Problem details:
All lines holding the word "description" should be located in the records and copied.
====== Records provided ======
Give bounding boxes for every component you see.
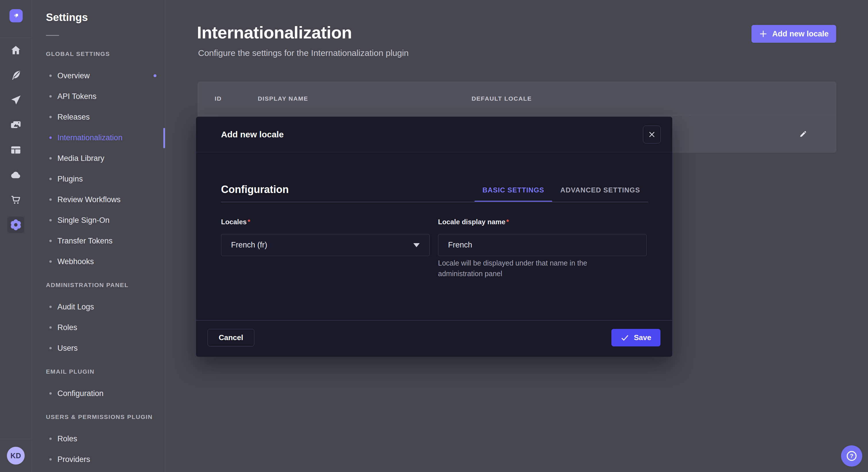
nav-section-administration-panel: ADMINISTRATION PANELAudit LogsRolesUsers <box>32 279 165 359</box>
tabs-divider <box>221 202 648 202</box>
display-name-label-text: Locale display name <box>438 218 505 226</box>
sidebar-item-roles[interactable]: Roles <box>32 317 165 338</box>
add-new-locale-button[interactable]: Add new locale <box>751 25 836 43</box>
sidebar-item-label: API Tokens <box>57 92 96 101</box>
modal-header: Add new locale <box>196 117 672 152</box>
gear-icon <box>10 219 22 231</box>
sidebar-item-roles[interactable]: Roles <box>32 429 165 449</box>
sidebar-item-webhooks[interactable]: Webhooks <box>32 251 165 272</box>
bullet-icon <box>50 95 52 98</box>
required-asterisk: * <box>505 218 509 226</box>
settings-active-tile <box>7 216 24 233</box>
sidebar-item-label: Transfer Tokens <box>57 237 113 245</box>
avatar[interactable]: KD <box>7 447 25 465</box>
sidebar-item-label: Single Sign-On <box>57 216 110 225</box>
nav-section-users-permissions-plugin: USERS & PERMISSIONS PLUGINRolesProviders <box>32 411 165 470</box>
check-icon <box>621 334 629 342</box>
feather-icon <box>10 69 22 81</box>
rail-divider <box>0 439 32 439</box>
pictures-icon <box>10 119 22 131</box>
locales-select-value: French (fr) <box>231 241 413 249</box>
home-icon <box>10 44 22 56</box>
nav-home[interactable] <box>0 38 32 63</box>
nav-media-library[interactable] <box>0 112 32 137</box>
bullet-icon <box>50 157 52 160</box>
settings-sidebar-title: Settings <box>46 11 88 24</box>
nav-releases[interactable] <box>0 88 32 112</box>
configuration-heading: Configuration <box>221 183 289 196</box>
modal-footer: Cancel Save <box>196 320 672 357</box>
table-header-row: IDDISPLAY NAMEDEFAULT LOCALE <box>198 82 836 115</box>
sidebar-item-label: Webhooks <box>57 257 94 266</box>
edit-locale-button[interactable] <box>797 128 809 140</box>
sidebar-item-review-workflows[interactable]: Review Workflows <box>32 189 165 210</box>
strapi-logo-icon <box>12 12 20 20</box>
sidebar-item-media-library[interactable]: Media Library <box>32 148 165 169</box>
subnav-scrollbar-thumb[interactable] <box>163 128 165 148</box>
bullet-icon <box>50 240 52 242</box>
sidebar-item-audit-logs[interactable]: Audit Logs <box>32 297 165 317</box>
sidebar-item-api-tokens[interactable]: API Tokens <box>32 86 165 107</box>
sidebar-item-releases[interactable]: Releases <box>32 107 165 127</box>
sidebar-item-label: Roles <box>57 434 77 443</box>
sidebar-item-configuration[interactable]: Configuration <box>32 383 165 404</box>
sidebar-item-transfer-tokens[interactable]: Transfer Tokens <box>32 231 165 251</box>
bullet-icon <box>50 136 52 139</box>
sidebar-item-users[interactable]: Users <box>32 338 165 359</box>
question-mark-icon: ? <box>845 450 858 462</box>
sidebar-item-label: Roles <box>57 323 77 332</box>
bullet-icon <box>50 219 52 222</box>
main-nav-rail: KD <box>0 0 32 472</box>
save-button[interactable]: Save <box>611 329 660 346</box>
paper-plane-icon <box>10 94 22 106</box>
locale-display-name-input[interactable] <box>438 234 647 256</box>
nav-content-manager[interactable] <box>0 63 32 88</box>
chevron-down-icon <box>413 243 420 247</box>
sidebar-item-providers[interactable]: Providers <box>32 449 165 470</box>
locales-label-text: Locales <box>221 218 247 226</box>
bullet-icon <box>50 74 52 77</box>
bullet-icon <box>50 306 52 308</box>
settings-nav-sections: GLOBAL SETTINGSOverviewAPI TokensRelease… <box>32 48 165 470</box>
bullet-icon <box>50 392 52 395</box>
strapi-logo[interactable] <box>9 9 23 22</box>
sidebar-item-internationalization[interactable]: Internationalization <box>32 127 165 148</box>
nav-section-label: USERS & PERMISSIONS PLUGIN <box>46 411 165 423</box>
notification-dot <box>154 74 156 77</box>
layout-icon <box>10 144 22 156</box>
help-button[interactable]: ? <box>841 445 862 467</box>
column-header-id: ID <box>215 82 222 115</box>
sidebar-item-label: Media Library <box>57 154 104 163</box>
sidebar-item-overview[interactable]: Overview <box>32 65 165 86</box>
pencil-icon <box>799 129 808 139</box>
add-new-locale-label: Add new locale <box>772 30 829 38</box>
page-subtitle: Configure the settings for the Internati… <box>198 48 409 58</box>
page-title: Internationalization <box>197 24 352 42</box>
nav-section-global-settings: GLOBAL SETTINGSOverviewAPI TokensRelease… <box>32 48 165 272</box>
nav-section-label: EMAIL PLUGIN <box>46 366 165 377</box>
cancel-button[interactable]: Cancel <box>208 329 254 346</box>
tab-advanced-settings[interactable]: ADVANCED SETTINGS <box>552 187 648 194</box>
nav-marketplace[interactable] <box>0 187 32 212</box>
tab-basic-settings[interactable]: BASIC SETTINGS <box>474 187 552 194</box>
sidebar-item-label: Internationalization <box>57 133 123 142</box>
sidebar-item-single-sign-on[interactable]: Single Sign-On <box>32 210 165 231</box>
plus-icon <box>759 30 768 38</box>
nav-section-label: GLOBAL SETTINGS <box>46 48 165 60</box>
nav-settings[interactable] <box>0 212 32 237</box>
close-button[interactable] <box>643 126 661 143</box>
sidebar-item-label: Review Workflows <box>57 195 121 204</box>
bullet-icon <box>50 326 52 329</box>
sidebar-item-label: Releases <box>57 113 90 122</box>
locales-select[interactable]: French (fr) <box>221 234 430 256</box>
cloud-icon <box>10 169 22 181</box>
bullet-icon <box>50 438 52 440</box>
bullet-icon <box>50 347 52 349</box>
nav-cloud[interactable] <box>0 162 32 187</box>
sidebar-item-label: Providers <box>57 455 90 464</box>
nav-content-type-builder[interactable] <box>0 137 32 162</box>
sidebar-item-plugins[interactable]: Plugins <box>32 169 165 189</box>
display-name-field-label: Locale display name* <box>438 217 509 226</box>
add-new-locale-modal: Add new locale Configuration BASIC SETTI… <box>196 117 672 357</box>
nav-section-email-plugin: EMAIL PLUGINConfiguration <box>32 366 165 404</box>
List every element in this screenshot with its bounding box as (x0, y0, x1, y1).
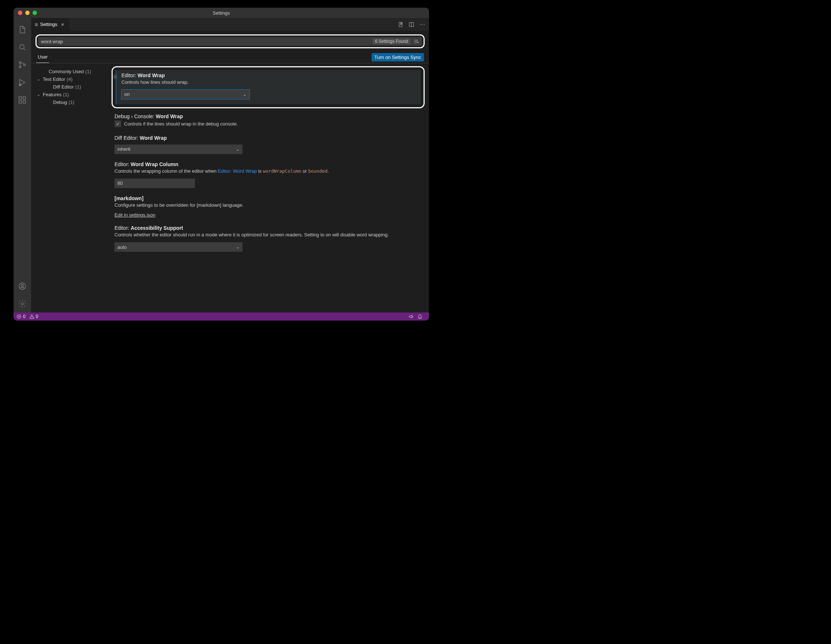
body-row: ≡ Settings × ··· (14, 18, 429, 312)
accounts-icon[interactable] (14, 277, 31, 295)
setting-description: Controls how lines should wrap. (121, 79, 417, 86)
diff-editor-wrap-select[interactable]: inherit ⌄ (115, 145, 242, 154)
setting-title: [markdown] (115, 195, 423, 201)
titlebar: Settings (14, 8, 429, 18)
settings-found-badge: 6 Settings Found (373, 38, 411, 44)
settings-search-row: 6 Settings Found (38, 37, 422, 46)
tab-label: Settings (40, 22, 57, 27)
status-notifications[interactable] (417, 314, 422, 319)
svg-point-3 (24, 64, 25, 66)
settings-scope-row: User Turn on Settings Sync (31, 52, 429, 63)
toc-diff-editor[interactable]: Diff Editor (1) (42, 83, 109, 91)
warning-icon (29, 314, 34, 319)
app-window: Settings (14, 8, 429, 320)
setting-word-wrap-column: Editor: Word Wrap Column Controls the wr… (109, 159, 427, 193)
search-icon[interactable] (14, 38, 31, 56)
editor-area: ≡ Settings × ··· (31, 18, 429, 312)
tab-settings[interactable]: ≡ Settings × (31, 18, 70, 31)
setting-description: Controls whether the editor should run i… (115, 232, 423, 239)
svg-point-11 (21, 303, 24, 305)
svg-rect-7 (23, 100, 25, 103)
status-feedback[interactable] (409, 314, 414, 319)
setting-accessibility-support: Editor: Accessibility Support Controls w… (109, 223, 427, 257)
settings-search-input[interactable] (41, 39, 373, 44)
setting-debug-console-word-wrap: Debug › Console: Word Wrap ✓ Controls if… (109, 111, 427, 133)
status-errors[interactable]: 0 (16, 314, 25, 319)
svg-rect-5 (19, 97, 22, 99)
settings-toc: Commonly Used (1) ⌄ Text Editor (4) Diff… (33, 66, 109, 312)
setting-description: Controls if the lines should wrap in the… (124, 121, 238, 128)
manage-gear-icon[interactable] (14, 295, 31, 312)
svg-rect-6 (19, 100, 22, 103)
source-control-icon[interactable] (14, 56, 31, 73)
filter-icon[interactable] (413, 38, 419, 44)
setting-title: Debug › Console: Word Wrap (115, 113, 423, 119)
word-wrap-select[interactable]: on ⌄ (121, 90, 250, 99)
list-icon: ≡ (35, 21, 38, 27)
error-icon (16, 314, 22, 319)
setting-title: Diff Editor: Word Wrap (115, 135, 423, 141)
run-debug-icon[interactable] (14, 73, 31, 91)
minimize-window-button[interactable] (25, 11, 30, 15)
setting-title: Editor: Word Wrap (121, 72, 417, 78)
svg-point-13 (114, 76, 116, 78)
explorer-icon[interactable] (14, 21, 31, 38)
setting-description: Controls the wrapping column of the edit… (115, 168, 423, 175)
status-warnings[interactable]: 0 (29, 314, 38, 319)
setting-markdown-language: [markdown] Configure settings to be over… (109, 193, 427, 223)
open-settings-json-icon[interactable] (398, 22, 403, 27)
setting-editor-word-wrap: Editor: Word Wrap Controls how lines sho… (116, 70, 420, 104)
scope-user-tab[interactable]: User (36, 52, 49, 63)
window-controls (18, 11, 37, 15)
chevron-down-icon: ⌄ (243, 92, 247, 97)
close-window-button[interactable] (18, 11, 22, 15)
settings-columns: Commonly Used (1) ⌄ Text Editor (4) Diff… (31, 63, 429, 312)
chevron-down-icon: ⌄ (37, 92, 41, 97)
svg-point-2 (19, 66, 21, 68)
setting-title: Editor: Accessibility Support (115, 225, 423, 231)
split-editor-icon[interactable] (409, 22, 414, 27)
tabbar: ≡ Settings × ··· (31, 18, 429, 31)
toc-features[interactable]: ⌄ Features (1) (42, 91, 109, 99)
chevron-down-icon: ⌄ (236, 244, 240, 250)
editor-word-wrap-link[interactable]: Editor: Word Wrap (218, 168, 257, 174)
toc-text-editor[interactable]: ⌄ Text Editor (4) (42, 75, 109, 83)
accessibility-support-select[interactable]: auto ⌄ (115, 242, 242, 252)
tabbar-actions: ··· (398, 18, 429, 31)
bell-icon (417, 314, 422, 319)
settings-sync-button[interactable]: Turn on Settings Sync (372, 53, 424, 62)
toc-debug[interactable]: Debug (1) (42, 99, 109, 106)
statusbar: 0 0 (14, 312, 429, 320)
extensions-icon[interactable] (14, 91, 31, 109)
edit-in-settings-json-link[interactable]: Edit in settings.json (115, 212, 156, 218)
svg-rect-8 (23, 97, 25, 99)
settings-editor: 6 Settings Found User Turn on Settings S… (31, 31, 429, 312)
window-title: Settings (213, 10, 230, 16)
debug-console-wrap-checkbox[interactable]: ✓ (115, 120, 121, 127)
svg-point-0 (20, 45, 24, 49)
setting-title: Editor: Word Wrap Column (115, 161, 423, 167)
word-wrap-column-input[interactable] (115, 179, 195, 188)
settings-list[interactable]: Editor: Word Wrap Controls how lines sho… (109, 66, 427, 312)
chevron-down-icon: ⌄ (37, 77, 41, 81)
more-actions-icon[interactable]: ··· (420, 21, 425, 28)
setting-gear-icon[interactable] (112, 74, 118, 81)
svg-point-1 (19, 62, 21, 64)
close-tab-icon[interactable]: × (60, 21, 66, 27)
svg-point-10 (21, 284, 24, 287)
chevron-down-icon: ⌄ (236, 147, 240, 152)
setting-description: Configure settings to be overridden for … (115, 202, 423, 209)
setting-highlight-box: Editor: Word Wrap Controls how lines sho… (111, 66, 425, 108)
toc-commonly-used[interactable]: Commonly Used (1) (42, 68, 109, 75)
setting-diff-editor-word-wrap: Diff Editor: Word Wrap inherit ⌄ (109, 133, 427, 159)
search-highlight-box: 6 Settings Found (35, 34, 425, 48)
activity-bar (14, 18, 31, 312)
megaphone-icon (409, 314, 414, 319)
maximize-window-button[interactable] (33, 11, 37, 15)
======
Exercise solution:
setting-description: Controls how lines should wrap. (121, 79, 417, 86)
setting-description: Controls whether the editor should run i… (115, 232, 423, 239)
setting-description: Controls if the lines should wrap in the… (124, 121, 238, 128)
setting-description: Controls the wrapping column of the edit… (115, 168, 423, 175)
setting-description: Configure settings to be overridden for … (115, 202, 423, 209)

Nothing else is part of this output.